Paleoanthropologist. Proudly 2% Neanderthal. Nerdy Stand-Up Queen.
Evolutionary Biologist and Anthropology Doctoral candidate, Ella Al-Shamahi is shaking things up in the world of human history. Raised in Birmingham, England of Yemeni and Syrian descent, this modern Arab woman has always marched to the beat of her own drum. Through her work in the field and on camera as a popular TV host, she strives to understand where we come from, what contributed to making us who we are, and how all of this might help us navigate a sustainable path forward.
In 2015, Ella was named an Emerging Explorer, a title National Geographic Society gives to a class of promising explorers each year, demonstrating the belief that each person named will go on to contribute something significant to their field of expertise. Ella is a Neanderthal specialist and her passion is fossil-hunting in Paleolithic caves. Many of these caves happen to be in unstable and hostile territories, such as Syria, Iraq, Nagorno-Karabakh and Yemen. In 2019, she stepped onto the red circle in Vancouver to share why we need to continue to explore the world’s most dangerous places to unearth history before it is erased from the fossil record. In her TED talk, Ella describes how she and her team navigated around the no-fly zone of Yemen to reach the tiny island of Socotra by hopping a cement cargo ship through the Indian Ocean, where they were at risk of running into Somali pirates. She’s gutsy, in other words.
In 2022, the BBC launched a 7-year diary called Changing Planet. The series asks, “Can we turn the tide, halt the wildfires, save our coral reefs and prevent vast areas of the earth from becoming too hot to inhabit?” As one of the series’ hosts, Ella is guiding us on an exploration of places around the world deemed to be bellwethers for our ecosystems. Her first stop was the rainforest of Cambodia.
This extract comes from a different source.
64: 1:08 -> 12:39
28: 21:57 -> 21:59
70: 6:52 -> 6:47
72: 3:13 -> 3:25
In 2020, her debut book The Handshake was recognized as a Times and Sunday Times “Book of the Year.” In 2018 Ella was the presenter and associate producer for BBC Two's science series, Neanderthals: Meet Your Ancestors, as well as Horizon: Body Clock - What Makes Your Body Tick. She then went on to present a National Geographic show on Viking Warrior Women where—during filming—she made a pivotal discovery of the first evidence of a battle injury on a female Viking warrior. She also hosted a BBC World Service radio series with her brother, journalist Abubakr Al-Shamahi. The 5 part-series reflected on the 10-year anniversary of the Arab Spring.
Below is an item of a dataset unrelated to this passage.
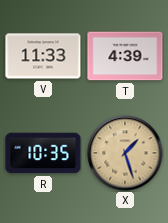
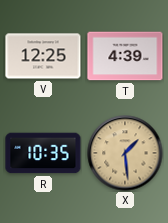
V: 11:33 -> 12:25
X: 1:27 -> 1:29
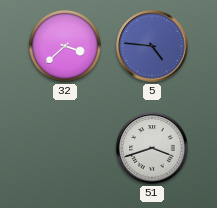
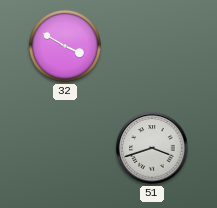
32: 3:38 -> 3:50
5: 4:46 -> none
Not content to simply follow a well-worn path, Ella performs nerdy stand-up internationally and has taken four comedy shows to the Edinburgh Fringe—partly to cope with the stress of working in places where flak jackets are more common than hiking boots, but also to communicate science in a novel way. Her wish is to share gripping stories of scientific discoveries and our shared history to inspire the people who live in these fragile places to change the course of destruction, before it’s too late.
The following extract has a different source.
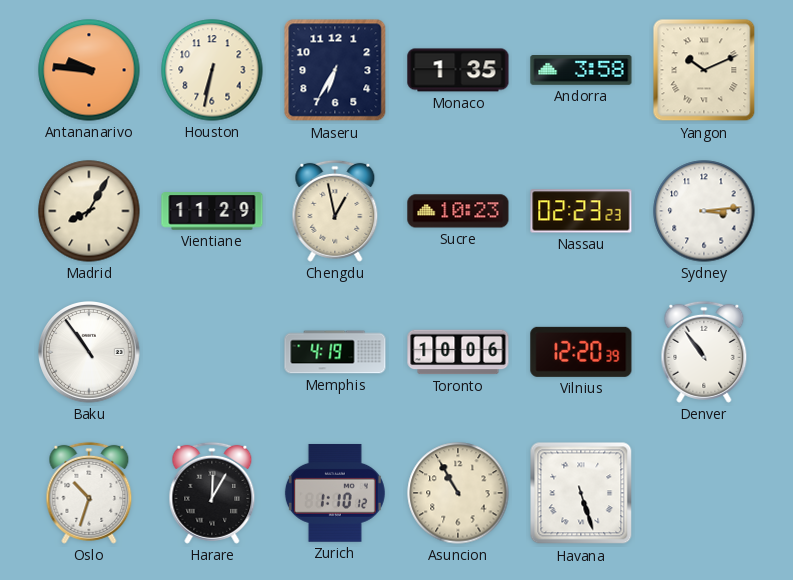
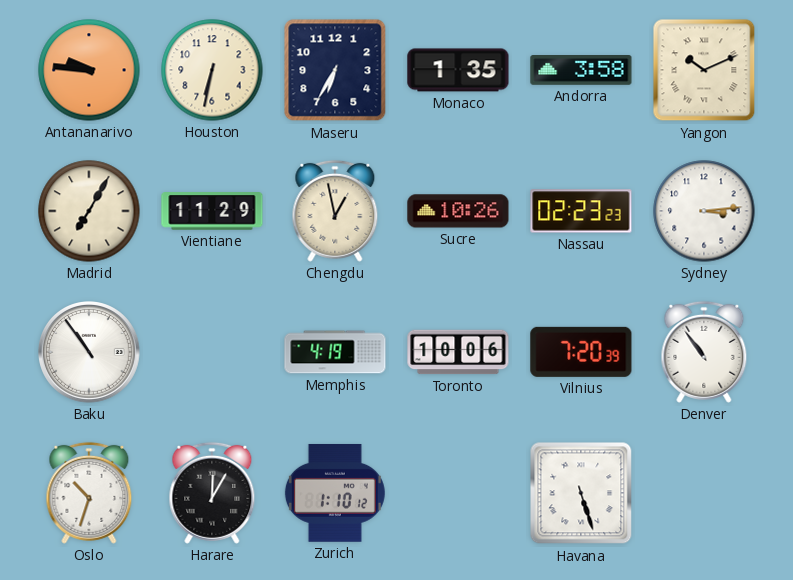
Madrid: 8:05 -> 7:05
Sucre: 10:23 -> 10:26
Vilnius: 12:20 -> 7:20
Asuncion: 10:55 -> none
Meet Your Ancestors with Anthropologist Ella Al-Shamahi
Evolutionary Biologist Ella Al-Shamahi may be the most unconventional paleoanthropologist working today. These days she wears three hats: leading expeditions into unstable and hostile territories to unearth fossil records before they are wiped from the planet, guiding our journey around the planet with the BBC, and other networks to understand how it’s changing, and hitting open mic nights at stand-up festivals worldwide to keep from going mad from all of it! She believes we need to understand why our recent ancestors failed, to chart a more sustainable future for ourselves.